Hen­der­son and the tri­umph of sci­ence

Maryland Independent - - Community Forum -

At a time when Hil­lary Clin­ton gets ap­plause by declar­ing, “I be­lieve in sci­ence,” it’s worth tak­ing a mo­ment to re­mem­ber the life and achievements of Don­ald Ainslee Hen­der­son. All he did with sci­ence was erad­i­cate small­pox.

Dr. Hen­der­son died Fri­day at age 87 in Tow­son, not far from the Johns Hop­kins Uni­ver­sity Bloomberg School of Public Health in Baltimore, where he had been dean emer­i­tus. In the early 1960s, while work­ing for the Cen­ters for Dis­ease Con­trol, he and his team be­gan an am­bi­tious pro­gram to elim­i­nate small­pox in 18 African coun­tries.

At the time, “the red death” was killing two mil­lion peo­ple a year around the world. In ear­lier cen­turies, small­pox epi­demics had rav­aged the world’s con­ti­nents, strik­ing down peas­ants and po­ten­tates alike, wip­ing out en­tire pop­u­la­tions. In the late 18th cen­tury, an early form of vac­ci­na­tion with the re­lated cow­pox virus be­gan to show suc­cess in Europe and Amer­ica, but small­pox con­tin­ued un­abated in most of the world.

In 1965, the Soviet Union de­manded that the United Na­tions’ World Health Or­ga­ni­za­tion do some­thing about it.
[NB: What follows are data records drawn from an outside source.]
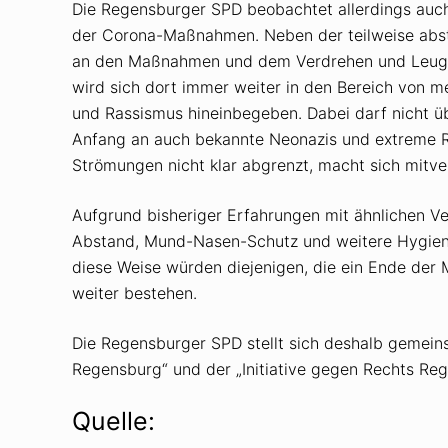
Die Regensburger SPD beobachtet allerdings auch
der Corona-Maßnahmen. Neben der teilweise abstr
an den Maßnahmen und dem Verdrehen und Leugne
wird sich dort immer weiter in den Bereich von 
und Rassismus hineinbegeben. Dabei darf nicht ü
Anfang an auch bekannte Neonazis und extreme R
Strömungen nicht klar abgrenzt, macht sich mitve
Aufgrund bisheriger Erfahrungen mit ähnlichen V
Abstand, Mund-Nasen-Schutz und weitere Hygie
diese Weise würden diejenigen, die ein Ende der 
weiter bestehen.
Die Regensburger SPD stellt sich deshalb gemein
Regensburg“ und der „Initiative gegen Rechts Re
Quelle:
The WHO, with the sort of bu­reau­cratic cau­tion that still plagues the U.N. to­day, was re­luc­tant to take on the job.

In an oral his­tory, Hen­der­son would re­call that WHO’s di­rec­tor gen­eral called the U.S. sur­geon gen­eral with a de­mand: “I want an Amer­i­can to run the pro­gram, be­cause when it goes down, when it fails, I want it to be seen that there is an Amer­i­can there, and the U.S. is re­ally re­spon­si­ble for this dread­ful thing that you have launched the World Health Or­ga­ni­za­tion into, and the per­son I want is Hen­der­son.”

Dr. Hen­der­son and his team did not fail. They suc­ceeded spec­tac­u­larly. By 1980, the dis­ease was de­clared gone from the face of the earth.

In his 2009 book, “Small­pox: The Death of a Dis­ease,” Dr. Hen­der­son re­called that it wasn’t just about de­feat­ing small­pox but about de­feat­ing the WHO bu­reau­cracy. When his team needed a sup­ply of vac­cine, it would ask the WHO for it but, an­tic­i­pat­ing long de­lays, also se­cured sup­plies through back chan­nels. By the time the WHO sup­ply came through two years later, the orig­i­nal out­break had been con­tained and the WHO sup­ply could be used else­where.

Dr. Hen­der­son was a “Sher­man tank of a hu­man be­ing — he sim­ply rolled over bu­reau­crats who got in his way,” the author Richard Pre­ston told The Wash­ing­ton Post. In 2002, a Repub­li­can pres­i­dent awarded Dr. Hen­der­son the Medal of Free­dom. To­day’s Repub­li­can pres­i­den­tial nom­i­nee touts dis­cred­ited stud­ies about the dan­gers of vac­cines. To­day the U.S. Congress fails to fund the CDC’s fight against the Zika virus. To­day, ac­knowl­edg­ing global warm­ing is op­tional.

Those who “be­lieve in sci­ence” must do as Dr. Hen­der­son did: Bull­doze the ob­sta­cles aside.